Only lines with the string "občánků" are wanted. Pull them out of the data.

+++

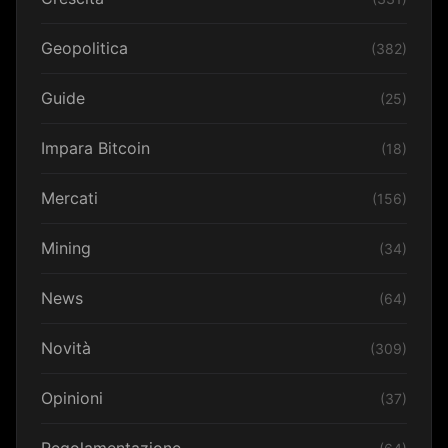
Geopolitica
(382)
Guide
(25)
Impara Bitcoin
(18)
Mercati
(156)
Mining
(34)
News
(64)
Novità
(309)
Opinioni
(37)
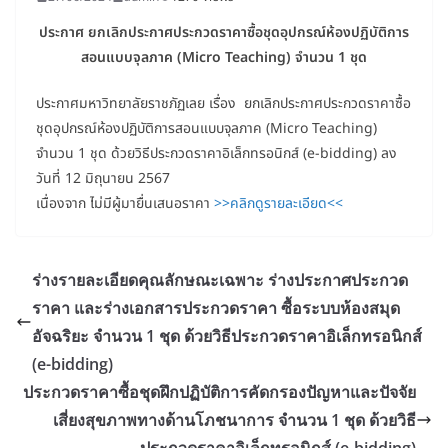
ประกาศ ยกเลิกประกาศประกวดราคาซื้อชุดอุปกรณ์ห้องปฏิบัติการ
สอนแบบจุลภาค (Micro Teaching) จำนวน 1 ชุด
ประกาศมหาวิทยาลัยราชภัฏเลย เรื่อง ยกเลิกประกาศประกวดราคาซื้อ
ชุดอุปกรณ์ห้องปฏิบัติการสอนแบบจุลภาค (Micro Teaching)
จำนวน 1 ชุด ด้วยวิธีประกวดราคาอิเล็กทรอนิกส์ (e-bidding) ลง
วันที่ 12 มิถุนายน 2567
เนื่องจาก ไม่มีผู้มายื่นเสนอราคา
>>คลิกดูรายละเอียด<<
ร่างรายละเอียดคุณลักษณะเฉพาะ ร่างประกาศประกวด
ราคา และร่างเอกสารประกวดราคา ซื้อระบบห้องสมุด
อัจฉริยะ จำนวน 1 ชุด ด้วยวิธีประกวดราคาอิเล็กทรอนิกส์
(e-bidding)
ประกวดราคาซื้อชุดฝึกปฏิบัติการคัดกรองปัญหาและปัจจัย
เสี่ยงสุขภาพทางด้านโภชนาการ จำนวน 1 ชุด ด้วยวิธี
ประกวดราคาอิเล็กทรอนิกส์ (e-bidding)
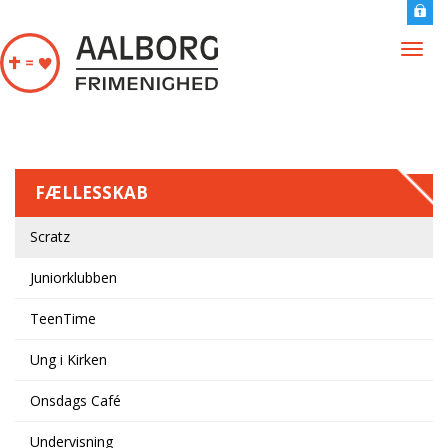
Gå til hovedindhold
Togg
navig
FÆLLESSKAB
Scratz
Juniorklubben
TeenTime
Ung i Kirken
Onsdags Café
Undervisning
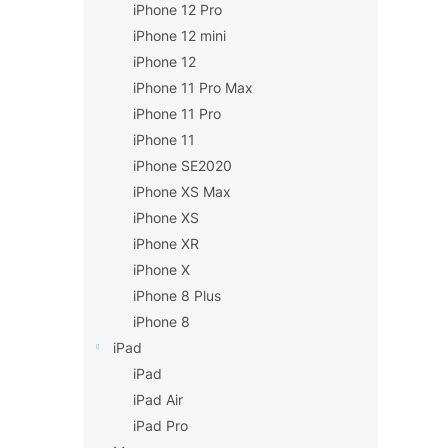
iPhone 12 Pro
iPhone 12 mini
iPhone 12
iPhone 11 Pro Max
iPhone 11 Pro
iPhone 11
iPhone SE2020
iPhone XS Max
iPhone XS
iPhone XR
iPhone X
iPhone 8 Plus
iPhone 8
iPad
iPad
iPad Air
iPad Pro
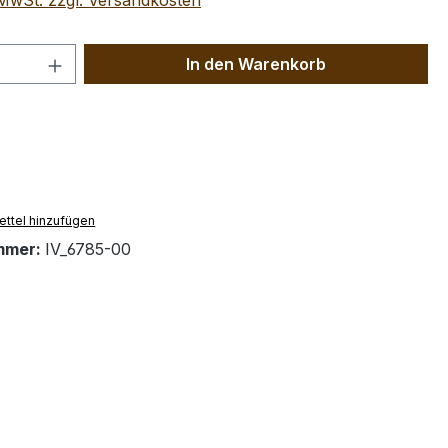
. MwSt. zzgl. Versandkosten
 Anzahl: Gib den gewünschten Wert ein 
In den Warenkorb
ttel hinzufügen
mmer:
IV_6785-00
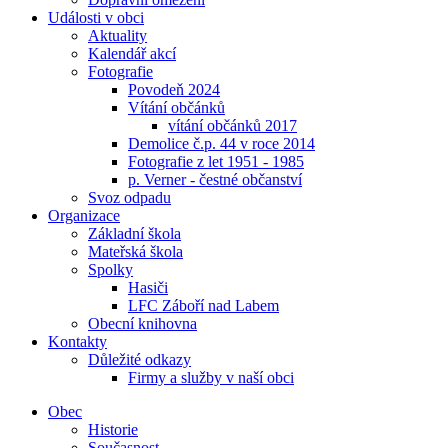
Události v obci
Aktuality
Kalendář akcí
Fotografie
Povodeň 2024
Vítání občánků
vítání občánků 2017
Demolice č.p. 44 v roce 2014
Fotografie z let 1951 - 1985
p. Verner - čestné občanství
Svoz odpadu
Organizace
Základní škola
Mateřská škola
Spolky
Hasiči
LFC Záboří nad Labem
Obecní knihovna
Kontakty
Důležité odkazy
Firmy a služby v naší obci
Obec
Historie
Současnost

+++

OUTPUT BELOW:
Vítání občánků
vítání občánků 2017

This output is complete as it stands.